[YOUR TASK]:
Could you retype the entries below exactly, omitting every picture?

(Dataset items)
"""
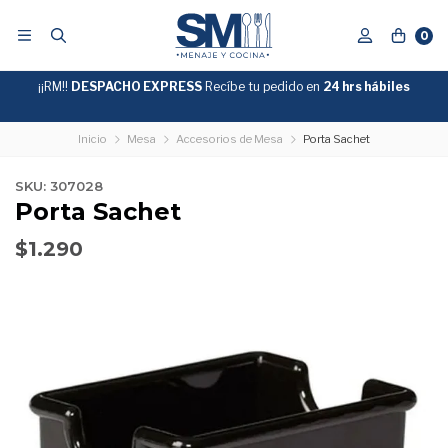
0
¡¡RM!!
DESPACHO EXPRESS
Recíbe tu pedido en
GRATIS
24 hrs hábiles
SOBRE
$39.990
"ENVIOGRATIS"
Inicio
Mesa
Accesorios de Mesa
Porta Sachet
SKU: 307028
Porta Sachet
$1.290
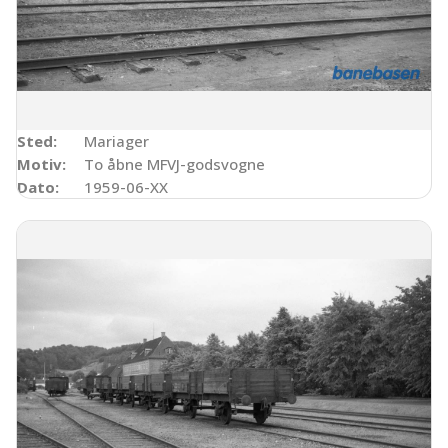
Sted:
Mariager
Motiv:
To åbne MFVJ-godsvogne
Dato:
1959-06-XX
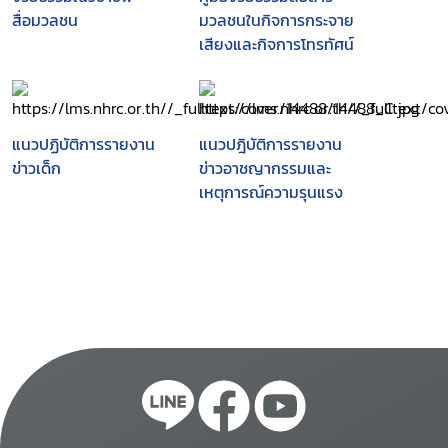
สื่อมวลชน
มวลชนในกิจการกระจาย
เสียงและกิจการโทรทัศน์
แนวปฏิบัติการรายงาน
แนวปฎิบัติการรายงาน
ข่าวเด็ก
ข่าวอาชญากรรมและ
เหตุการณ์ความรุนแรง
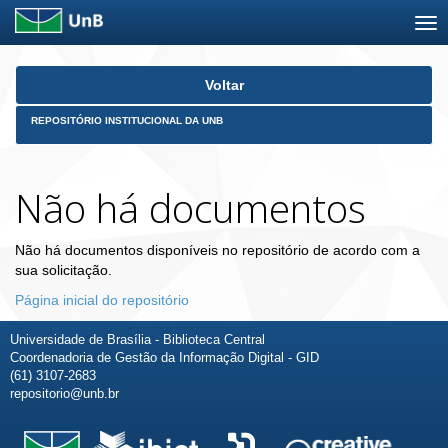
Skip
Voltar
navigation
REPOSITÓRIO INSTITUCIONAL DA UNB
Não há documentos
Não há documentos disponíveis no repositório de acordo com a
sua solicitação.
Página inicial do repositório
Universidade de Brasília - Biblioteca Central
Coordenadoria de Gestão da Informação Digital - GID
(61) 3107-2683
repositorio@unb.br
"""
[RESPONSE TO THE EXERCISE]:
0
¡¡RM!!
DESPACHO EXPRESS
Recíbe tu pedido en
GRATIS
24 hrs hábiles
SOBRE
$39.990
"ENVIOGRATIS"
Inicio
Mesa
Accesorios de Mesa
Porta Sachet
SKU: 307028
Porta Sachet
$1.290
Sted:
Mariager
Motiv:
To åbne MFVJ-godsvogne
Dato:
1959-06-XX
สื่อมวลชน
มวลชนในกิจการกระจาย
เสียงและกิจการโทรทัศน์
แนวปฏิบัติการรายงาน
แนวปฎิบัติการรายงาน
ข่าวเด็ก
ข่าวอาชญากรรมและ
เหตุการณ์ความรุนแรง
Skip
Voltar
navigation
REPOSITÓRIO INSTITUCIONAL DA UNB
Não há documentos
Não há documentos disponíveis no repositório de acordo com a
sua solicitação.
Página inicial do repositório
Universidade de Brasília - Biblioteca Central
Coordenadoria de Gestão da Informação Digital - GID
(61) 3107-2683
repositorio@unb.br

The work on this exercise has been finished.